DATASET RECORDS:
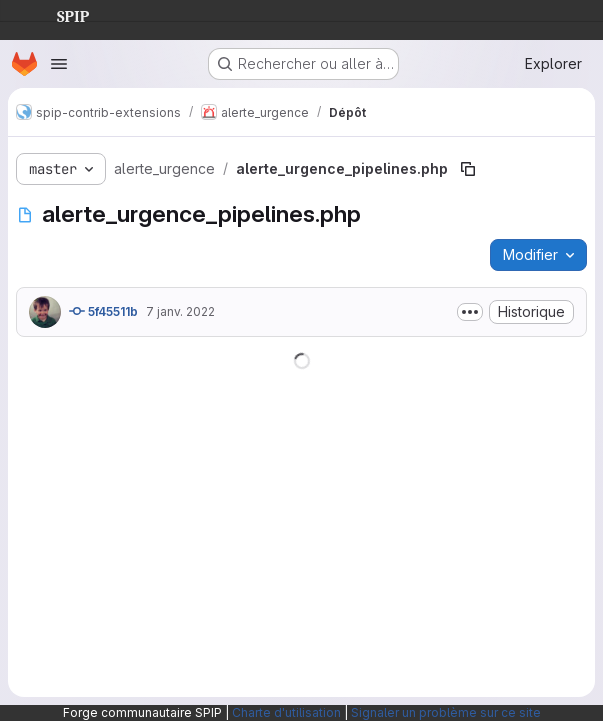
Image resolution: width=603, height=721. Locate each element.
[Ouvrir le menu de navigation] (59, 64)
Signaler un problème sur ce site (446, 712)
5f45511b (103, 311)
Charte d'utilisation (286, 712)
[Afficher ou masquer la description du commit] (470, 312)
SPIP (57, 14)
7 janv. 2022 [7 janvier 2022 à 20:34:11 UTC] (180, 311)
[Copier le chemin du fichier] (468, 169)
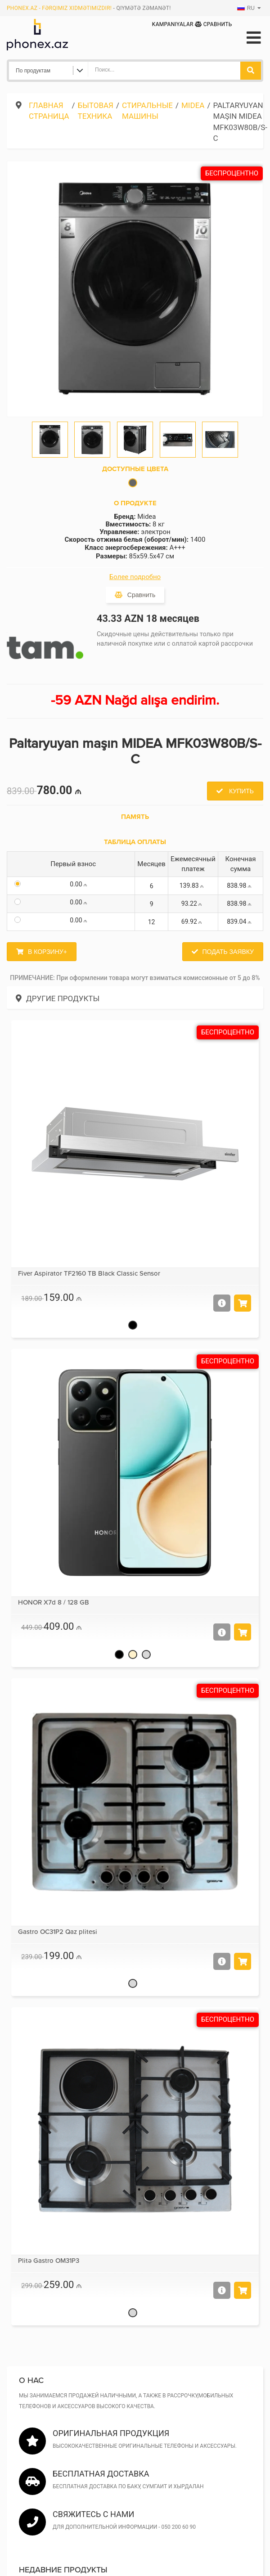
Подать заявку (228, 951)
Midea (192, 105)
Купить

WORK TO BE COMPLETED:
Retype exactly the lines from the line containing "5f45511b (103, 311)" through the end of the entries above, including both ends, and leave every picture out.

SOLUTION FOR THIS TASK:
5f45511b (103, 311)
Charte d'utilisation (286, 712)
[Afficher ou masquer la description du commit] (470, 312)
SPIP (57, 14)
7 janv. 2022 [7 janvier 2022 à 20:34:11 UTC] (180, 311)
[Copier le chemin du fichier] (468, 169)
Подать заявку (228, 951)
Midea (192, 105)
Купить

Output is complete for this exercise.